──えー次は終点、江戸……江戸……。
特徴的な車内アナウンスが、私の意識を眠りの世界から引き戻す。長時間の移動により凝り固まった身体を解すように大きく伸びをする。思わず漏れた大きな溜息に、通路を挟んで向かい側に座っていた人が怪訝そうな顔でこちらを見た。目が合う──これは気まずい。私は軽く愛想笑いで会釈をして、何事も無かったように携帯を取り出す。新着メールが一件。
 差出人の名は、沖田総悟──私の弟だ。

『何時頃に到着する予定ですか?
不安なら電話くれれば迎えに行きます』

『返事遅れてごめんね。
私ももう今ターミナルに着くところ』

 出迎えは大丈夫だよ、という旨のメッセージを付け加えて送信ボタンを押す。
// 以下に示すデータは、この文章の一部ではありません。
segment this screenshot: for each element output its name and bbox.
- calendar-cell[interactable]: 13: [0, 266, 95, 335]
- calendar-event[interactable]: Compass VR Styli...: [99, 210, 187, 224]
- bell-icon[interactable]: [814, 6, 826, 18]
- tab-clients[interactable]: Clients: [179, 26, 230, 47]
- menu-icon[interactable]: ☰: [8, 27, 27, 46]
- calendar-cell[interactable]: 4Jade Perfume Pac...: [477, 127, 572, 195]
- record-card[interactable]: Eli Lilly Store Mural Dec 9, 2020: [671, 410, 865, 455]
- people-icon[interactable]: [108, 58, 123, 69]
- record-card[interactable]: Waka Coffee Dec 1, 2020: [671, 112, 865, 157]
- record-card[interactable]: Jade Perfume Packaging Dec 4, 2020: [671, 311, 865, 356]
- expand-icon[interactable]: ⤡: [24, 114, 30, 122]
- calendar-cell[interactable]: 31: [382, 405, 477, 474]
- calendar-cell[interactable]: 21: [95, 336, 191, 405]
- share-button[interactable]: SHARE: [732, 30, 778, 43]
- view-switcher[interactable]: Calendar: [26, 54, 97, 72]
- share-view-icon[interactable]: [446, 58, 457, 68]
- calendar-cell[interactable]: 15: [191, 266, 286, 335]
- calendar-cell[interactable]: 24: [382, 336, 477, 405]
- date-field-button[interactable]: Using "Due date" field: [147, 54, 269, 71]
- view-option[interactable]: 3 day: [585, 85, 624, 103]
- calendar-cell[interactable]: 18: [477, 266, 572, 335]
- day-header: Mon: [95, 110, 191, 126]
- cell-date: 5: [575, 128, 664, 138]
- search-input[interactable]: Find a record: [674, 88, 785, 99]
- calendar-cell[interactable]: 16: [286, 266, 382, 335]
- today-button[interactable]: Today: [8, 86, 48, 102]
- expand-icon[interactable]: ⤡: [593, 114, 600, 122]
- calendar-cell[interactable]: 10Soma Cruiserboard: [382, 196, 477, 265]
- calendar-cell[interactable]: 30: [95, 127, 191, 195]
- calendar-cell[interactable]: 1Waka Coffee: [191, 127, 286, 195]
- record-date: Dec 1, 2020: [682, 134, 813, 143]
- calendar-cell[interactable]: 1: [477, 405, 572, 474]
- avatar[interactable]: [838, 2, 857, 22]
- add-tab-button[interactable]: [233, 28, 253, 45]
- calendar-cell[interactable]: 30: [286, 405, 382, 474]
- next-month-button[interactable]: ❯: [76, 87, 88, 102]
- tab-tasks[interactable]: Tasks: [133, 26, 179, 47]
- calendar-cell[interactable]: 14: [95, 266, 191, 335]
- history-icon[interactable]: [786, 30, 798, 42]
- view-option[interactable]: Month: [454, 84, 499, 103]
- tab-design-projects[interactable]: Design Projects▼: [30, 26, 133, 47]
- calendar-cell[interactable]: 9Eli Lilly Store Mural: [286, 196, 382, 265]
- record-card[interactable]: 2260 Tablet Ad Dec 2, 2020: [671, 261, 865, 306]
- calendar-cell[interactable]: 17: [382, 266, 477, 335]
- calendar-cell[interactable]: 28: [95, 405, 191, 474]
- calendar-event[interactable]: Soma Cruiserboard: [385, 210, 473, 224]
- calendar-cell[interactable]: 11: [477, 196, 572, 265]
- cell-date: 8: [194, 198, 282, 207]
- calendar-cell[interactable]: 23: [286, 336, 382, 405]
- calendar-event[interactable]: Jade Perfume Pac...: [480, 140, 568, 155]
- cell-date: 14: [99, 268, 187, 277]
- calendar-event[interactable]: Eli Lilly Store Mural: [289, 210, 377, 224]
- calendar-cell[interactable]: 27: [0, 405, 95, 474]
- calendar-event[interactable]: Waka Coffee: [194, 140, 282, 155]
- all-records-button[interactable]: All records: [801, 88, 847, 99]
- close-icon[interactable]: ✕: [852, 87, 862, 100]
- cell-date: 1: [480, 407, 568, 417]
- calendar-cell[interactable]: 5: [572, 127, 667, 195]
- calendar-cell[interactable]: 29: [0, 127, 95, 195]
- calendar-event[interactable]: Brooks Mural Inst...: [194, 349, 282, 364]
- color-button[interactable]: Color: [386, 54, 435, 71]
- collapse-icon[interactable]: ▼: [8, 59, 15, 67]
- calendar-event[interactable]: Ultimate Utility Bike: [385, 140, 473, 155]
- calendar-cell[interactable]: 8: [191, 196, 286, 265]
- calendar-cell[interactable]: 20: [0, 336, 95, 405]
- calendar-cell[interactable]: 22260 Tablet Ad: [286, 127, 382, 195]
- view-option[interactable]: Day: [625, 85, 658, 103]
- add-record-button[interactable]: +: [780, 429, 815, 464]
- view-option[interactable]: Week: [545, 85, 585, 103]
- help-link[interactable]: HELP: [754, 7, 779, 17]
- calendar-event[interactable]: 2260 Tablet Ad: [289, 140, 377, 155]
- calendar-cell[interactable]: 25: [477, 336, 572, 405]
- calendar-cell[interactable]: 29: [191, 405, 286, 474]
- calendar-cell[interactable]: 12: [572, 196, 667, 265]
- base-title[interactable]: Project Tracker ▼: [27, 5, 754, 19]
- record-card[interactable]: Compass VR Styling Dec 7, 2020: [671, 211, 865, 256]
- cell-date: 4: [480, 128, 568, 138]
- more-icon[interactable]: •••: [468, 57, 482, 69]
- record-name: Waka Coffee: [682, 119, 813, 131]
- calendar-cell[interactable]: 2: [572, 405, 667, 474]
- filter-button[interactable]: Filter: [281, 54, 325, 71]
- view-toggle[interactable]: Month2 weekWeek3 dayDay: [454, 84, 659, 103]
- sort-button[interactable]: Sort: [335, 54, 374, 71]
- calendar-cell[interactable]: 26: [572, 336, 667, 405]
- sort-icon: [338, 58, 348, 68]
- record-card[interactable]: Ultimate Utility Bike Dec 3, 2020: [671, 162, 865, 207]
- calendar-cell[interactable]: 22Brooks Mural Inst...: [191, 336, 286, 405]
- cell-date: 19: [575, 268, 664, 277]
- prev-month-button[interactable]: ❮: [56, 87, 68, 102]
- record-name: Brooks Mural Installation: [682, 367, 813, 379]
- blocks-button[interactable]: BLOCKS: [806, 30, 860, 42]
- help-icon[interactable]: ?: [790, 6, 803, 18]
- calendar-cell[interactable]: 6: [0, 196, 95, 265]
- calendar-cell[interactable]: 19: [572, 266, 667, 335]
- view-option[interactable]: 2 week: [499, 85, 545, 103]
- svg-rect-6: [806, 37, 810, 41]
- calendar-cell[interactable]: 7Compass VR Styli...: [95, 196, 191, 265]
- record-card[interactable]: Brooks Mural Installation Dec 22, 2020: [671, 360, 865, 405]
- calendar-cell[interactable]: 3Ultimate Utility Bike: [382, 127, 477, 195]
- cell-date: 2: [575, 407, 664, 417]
弟は元気にしているだろうか?久しく目にしていないその姿を思い浮かべて、自然と笑みが零れた。

 と、間もなく、周りの乗客が終点を前に続々と荷物を下ろし始めた。私もそれに倣って網棚からカバンを下ろす。あとはもう到着を待つだけだ。


 ──総悟たちが武州を去ってから数年。故郷に留まって一人暮らしをしていた私の元に、近藤さんから「真選組で女中として働かないか」という誘いが来た。何でも、真選組で雑務をこなす人手が足りないらしく、ぜひ昔なじみの隊員も多いだろう私に江戸へと来て欲しいという話だった。もちろん私にこれを断る理由もなく、二つ返事でOKし、今に至る。というわけだ。


 車内に流れる到着のアナウンスと共に、乗っていた列車が減速し始めた。窓から見える風景は、武州のそれとはかなり──というか全くもって別世界のようだ。ガラス張りのテカテカと輝くビルが所狭しと立ち並んで、そこには巨大なモニターが取り付けられている。よくテレビのニュースなんかで見かけた風景だ。そして大勢の天人と思しき人の姿。弟はよく電話で、地球の癖に地球人より天人のが多いんだと笑っていた。流石に言いすぎでしょとは思っていたが、どうやらあながち誇張表現でもないらしい。


 車両が駅構内に入ると、いよいよそこには有り得ないほどの数の人がごった返していた。大江戸東京──噂には聞いていたものの、ここまで都会な街だったとは恐れ入った。こんな都会の荒波に揉まれて大丈夫なのか名前、いけるのか名前?自問自答している間に、電車は完全に動きを止めた。自動ドアが開いて、乗客はいっせいに駅へと降り立っていく。


 これからは、この大都会で生きていくのだ。九割九分の不安と僅かな期待を胸に、私は新たなる世界へと歩み始めた。

 ──と、その瞬間。ドン、と肩に衝撃が走る。人混みの中、誰かにぶつかってしまったらしい。すみません、と謝って立ち去ろうとしたけれど、ぐいっと着物の裾を引っ張られて、ホームの隅へと連れていかれる。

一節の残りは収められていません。